News

Kontraktor Pembangunan Gedung SMPN 34 Kota Tangerang Kabur

×

Kontraktor Pembangunan Gedung SMPN 34 Kota Tangerang Kabur

Sebarkan artikel ini
Gedung smpn 34
Gedung SMPN 34 Kota Tangerang (Ist)

KITAINDONESIASATU.COM-Kontraktor pembangunan SMPN Pinang Kota Tangerang di Jalan Rasuna Said, Kecamatan Pinang, kabur, sehingga gedung untuk kegiatan belajar megajar tersebut mangkrak. Padahal pebanbnan gedung baru mencapai 45 persen.

Komisi IV DPRD Kota Tangerang dalam sidaknya (Inspeksi mendadak) pada pekan lalu mendapat informasi bahwa kontraktor proyek, PT Somba Hasbo, sudah kabur. Padahal kontraktor yang berkantor di Jakarta Timur itu, telah menyerap termin pembayaran dari total nilai kontrak sebesar Rp 13,2 miliar.

Berdasarkan informasi pada papan proyek, lanjutan pembangunan SMPN Pinang Kota Tangerang seharusnya selesai pada Desember 2024. Namun, hingga saat ini, progres pembangunan baru mencapai 45 persen.
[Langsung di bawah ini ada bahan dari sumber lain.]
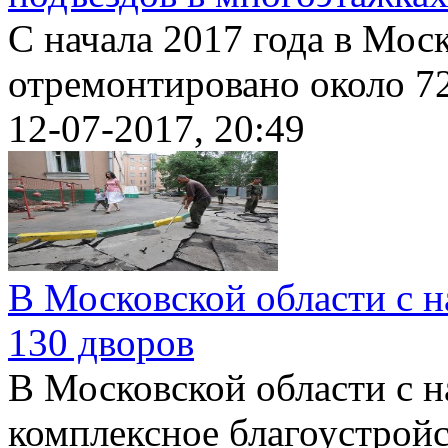
С начала 2017 года в Мос
отремонтировано около 72
12-07-2017, 20:49
В Московской области с н
130 дворов
В Московской области с н
комплексное благоустройст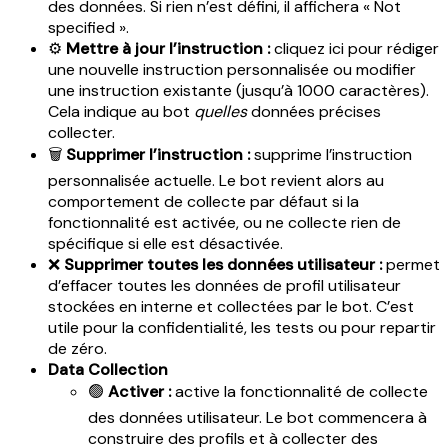
des données. Si rien n’est défini, il affichera « Not
specified ».
⚙️
Mettre à jour l’instruction :
cliquez ici pour rédiger
une nouvelle instruction personnalisée ou modifier
une instruction existante (jusqu’à 1000 caractères).
Cela indique au bot
quelles
données précises
collecter.
🗑️
Supprimer l’instruction :
supprime l’instruction
personnalisée actuelle. Le bot revient alors au
comportement de collecte par défaut si la
fonctionnalité est activée, ou ne collecte rien de
spécifique si elle est désactivée.
❌
Supprimer toutes les données utilisateur :
permet
d’effacer toutes les données de profil utilisateur
stockées en interne et collectées par le bot. C’est
utile pour la confidentialité, les tests ou pour repartir
de zéro.
Data Collection
🟢
Activer :
active la fonctionnalité de collecte
des données utilisateur. Le bot commencera à
construire des profils et à collecter des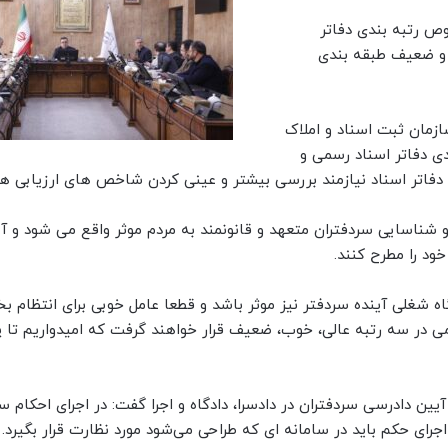
ص رتبه بندی دفاتر
 در ۳ گروه عالی، خوب و ضعیف طبقه بندی
ازمان ثبت اسناد و املاک
ی دفاتر اسناد رسمی و
 دفاتر اسناد نیازمند بررسی بیشتر و عینی کردن شاخص های ارزیابی ه
 و شناسایی سردفتران متعهد و قانونمند به مردم موثر واقع می شود و آ
خود را مطرح کنند.
اه شغلی آینده سردفتر نیز موثر باشد و قطعا عامل خوبی برای انتظام ب
سمی در سه رتبه عالی، خوب، ضعیف قرار خواهند گرفت که امیدواریم تا پ
دادرسی سردفتران در دادسرا، دادگاه و اجرا گفت: در اجرای احکام سر
رای حکم باید در سامانه ای که طراحی می‌شود مورد نظارت قرار بگیرد.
Dapaknya, kegiatan belajar mengajar dilakukan di ruangan yang belum sepenuhnya selesa, meskipun membahayakan.

Ketua Komisi IV DPRD Kota Tangerang Supiani menyrsalkan dan menyangkan kejadian ini.  “Seharusnya gedung ini pembangunannya selesai tahun lalu, tapi malah terbengkalai karena kontraktornya kabur,” ujarnya.
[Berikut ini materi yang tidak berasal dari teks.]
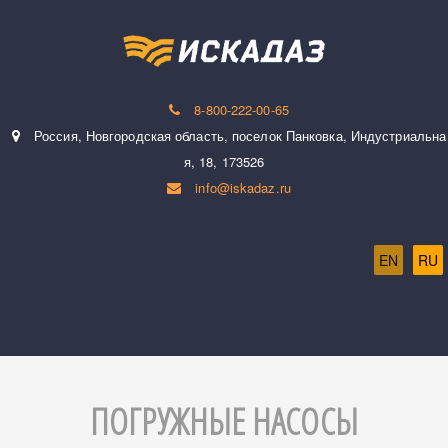
8-800-222-00-65
Россия
,
Новгородская область, поселок Панковка
,
Индустриальна
я, 18
,
173526
info@iskadaz.ru
EN
RU
ПОГРУЖНЫЕ НАСОСЫ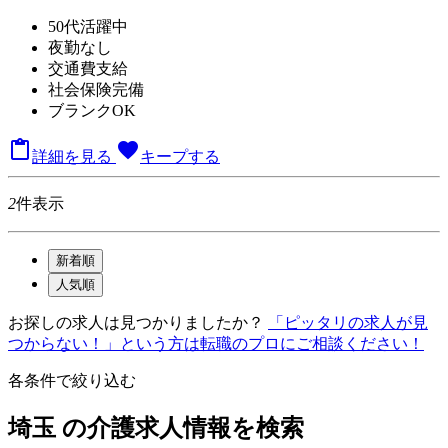
50代活躍中
夜勤なし
交通費支給
社会保険完備
ブランクOK

favorite
詳細を見る
キープする
2
件表示
新着順
人気順
お探しの求人は見つかりましたか？
「ピッタリの求人が見
つからない！」という方は転職のプロにご相談ください！
各条件で絞り込む
埼玉 の介護求人情報を検索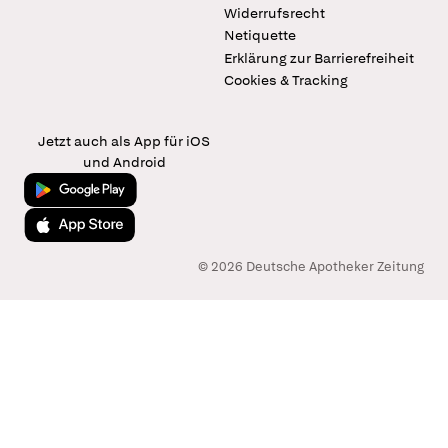
Widerrufsrecht
Netiquette
Erklärung zur Barrierefreiheit
Cookies & Tracking
Jetzt auch als App für iOS
und Android
Jetzt bei Google Play
Laden im App Store
© 2026 Deutsche Apotheker Zeitung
Untuk itu, Supiani mendesak Dinas Perumahan, Pemukiman dan Pertanahan (Perkimtan) Kota Tangerang untuk segera melanjutkan pembangunan dengan anggaran yang masih tersisa.
Hal yang sama diungkapan anggota Komisi IV lainnya, Apanudin. Ia juga menyoroti lemahnya pengawasan terhadap proyek ini. “Seharusnya PBJ (Pengadaan barang dan jasa) bisa membaca company profile kontraktor itu, apakah layak untuk diberikan pekerjaan tersebut,” tegasnya samba menggelengkan kepalla.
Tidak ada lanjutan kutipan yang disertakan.